On retrouve l’esprit pyschédélique barré du premier disque du groupe sur Corporal Clegg, digne cousin de l’esprit de “SF Sorrow” des Pretty Things. Une chanson chantée par Nick Mason & David Gilmour et signée Roger Waters, hanté par la seconde guerre mondialen qui faucha son père. Un traumatisme qui ne le quittera jamais, le point d’orgue étant atteint avec l’album “The Wall”. Érigée en pamphlet antimilitariste, cette bizarrerie pop saugrenue adopte une tournure résolument barrée avec l’ajout d’un Kazoo joué par David Gilmour. Faux air guilleret. Comptine pour ivrognes. Un militaire aux exploits anonymes. Bateau ivre. La nausée. La chienlit. La chair à canon. Les gueules cassées. Aucune gloire. La médaille de l’oubli. Des sacrifices pour le néant. Absurde. Absurde comme cet air de Kazoo qui donne envie de se faire sauter le caisson plus qu’autre chose.
Et maintenant la fameuse pièce montée de 12 minutes déclinée en 4 mouvements. Tel un opéra. Un art dans lequel Pink Floyd excelle (cf. “Atom Heart Mother”) et qui en fera un groupe à part entière. A Saucerful of Secrets donc. Totalement avant-gardiste. Une première séquence baptisée “Something Else”. Ambiance claustrophobe. Asile de fous. Sainte-Anne veille sur nous. Des cris. Effroi. Psychose. Comment sortir de ce labyrinthe névrotique ? Ce n’est pas la deuxième séquence, “Syncopated Pandemonium”, qui détient la réponse. Palpitations. Fièvre. Delirium. Les parois du cerveau oscillent dangereusement. Du free jazz sous acides. Une course effrénée contre qui ? Contre quoi ? L’orage gronde sur “Storm Signal”, la troisième séquence. Une accalmie sourde. Asphyxiante. Le Moloch rôde… “Celestial Voices” clôt l’intrigue avec une envolée sidérante. Un orgue élégiaque. Dans la nasse couleur émeraude la lumière virginale perce. Sublime.
See-Saw est une autre ballade de Rick Wright. Un autre chef d’oeuvre de pop atmosphérique. On plane à son écoute. On survole des plaines nacrées, des immensités lactées, ces ciels irisés. Avec le mouvement d’un aréopage de cygnes. Tout en grâce et en légèreté. Les arrangements sont une merveille de pop baroque psychédélique qui n’ont rien à envier aux Beatles, Harry Nilsson ou Beach Boys.

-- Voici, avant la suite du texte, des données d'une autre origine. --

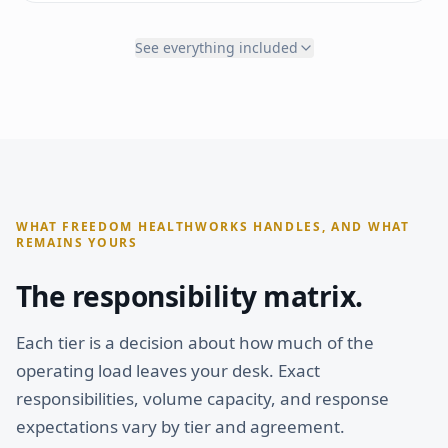
Social engagement
Office setup guidance
Website updates
Compliance framework
See everything included
Lead inquiry response
Phone/fax setup
Discovery call scheduling
Payment processing
Follow-up sequences
Enrollment portal
ACCOUNT MANAGEMENT
OPERATIONS
Dedicated Account Manager
Priority phone answering
Partner Network access
Priority inbox management
Patient onboarding
WHAT FREEDOM HEALTHWORKS HANDLES, AND WHAT
Lab & imaging coordination
REMAINS YOURS
Referral management
Clinical admin support
The responsibility matrix.
Scheduling & reminders
Priority processing
Each tier is a decision about how much of the
INTELLIGENCE
operating load leaves your desk. Exact
Weekly + custom reporting
Senior Account Manager
responsibilities, volume capacity, and response
Monthly + priority strategy calls
expectations vary by tier and agreement.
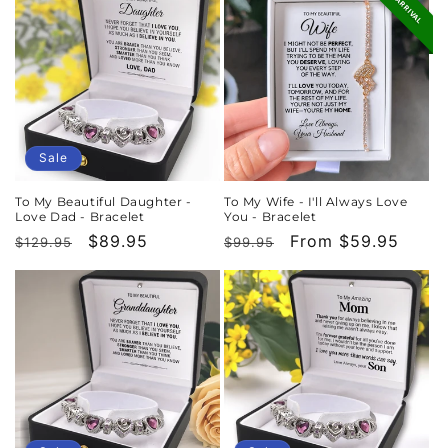
NEW ARRIVAL
Sale
To My Beautiful Daughter -
To My Wife - I'll Always Love
Love Dad - Bracelet
You - Bracelet
Regular
Sale
$89.95
Regular
Sale
From $59.95
$129.95
$99.95
price
price
price
price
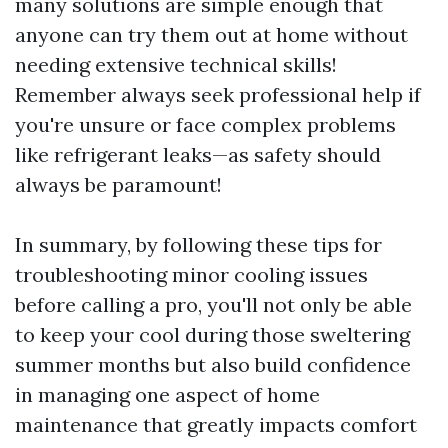
many solutions are simple enough that
anyone can try them out at home without
needing extensive technical skills!
Remember always seek professional help if
you're unsure or face complex problems
like refrigerant leaks—as safety should
always be paramount!
In summary, by following these tips for
troubleshooting minor cooling issues
before calling a pro, you'll not only be able
to keep your cool during those sweltering
summer months but also build confidence
in managing one aspect of home
maintenance that greatly impacts comfort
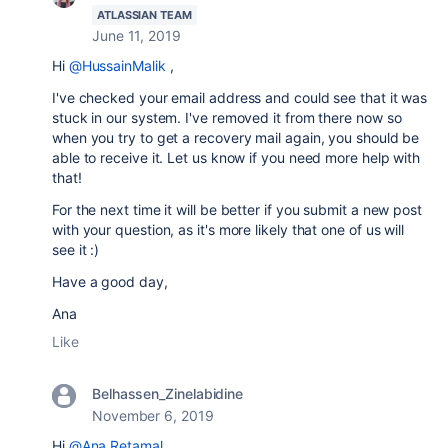
ATLASSIAN TEAM
June 11, 2019
Hi
@HussainMalik
,
I've checked your email address and could see that it was
stuck in our system. I've removed it from there now so
when you try to get a recovery mail again, you should be
able to receive it. Let us know if you need more help with
that!
For the next time it will be better if you submit a new post
with your question, as it's more likely that one of us will
see it :)
Have a good day,
Ana
Like
Belhassen_Zinelabidine
November 6, 2019
Hi
@Ana Retamal
,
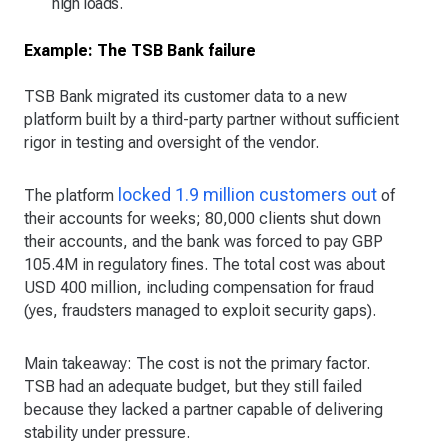
high loads.
Example: The TSB Bank failure
TSB Bank migrated its customer data to a new
platform built by a third-party partner without sufficient
rigor in testing and oversight of the vendor.
locked 1.9 million customers out
The platform
of
their accounts for weeks; 80,000 clients shut down
their accounts, and the bank was forced to pay GBP
105.4M in regulatory fines. The total cost was about
USD 400 million, including compensation for fraud
(yes, fraudsters managed to exploit security gaps).
Main takeaway: The cost is not the primary factor.
TSB had an adequate budget, but they still failed
because they lacked a partner capable of delivering
stability under pressure.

La dernière chanson est signée et chantée par Syd Barrett. Comme un symbole ce Jugband Blues. Scotché dans une autre dimension que lui seul ne peut voir, il parvient encore à conserver quelques éclairs de lucidité puisqu’il écrit « Je vous suis très reconnaissant de préciser que je ne suis pas ici »… Une dernière ballade folk pyschédélique représentative du style Barrett. Un imaginaire qui emprunte aussi bien à l’univers fantasmagorique de Tolkien qu’au classicisme Victorien. Un pot pourri d’influences fantaisistes et miniatures qui agite le bocal de ce ce petit génie cramé par les drogues lysergiques… Une dernière chanson en guise de testament. Son départ du groupe et son état mental défaillant marqueront à jamais les autres membres du Floyd.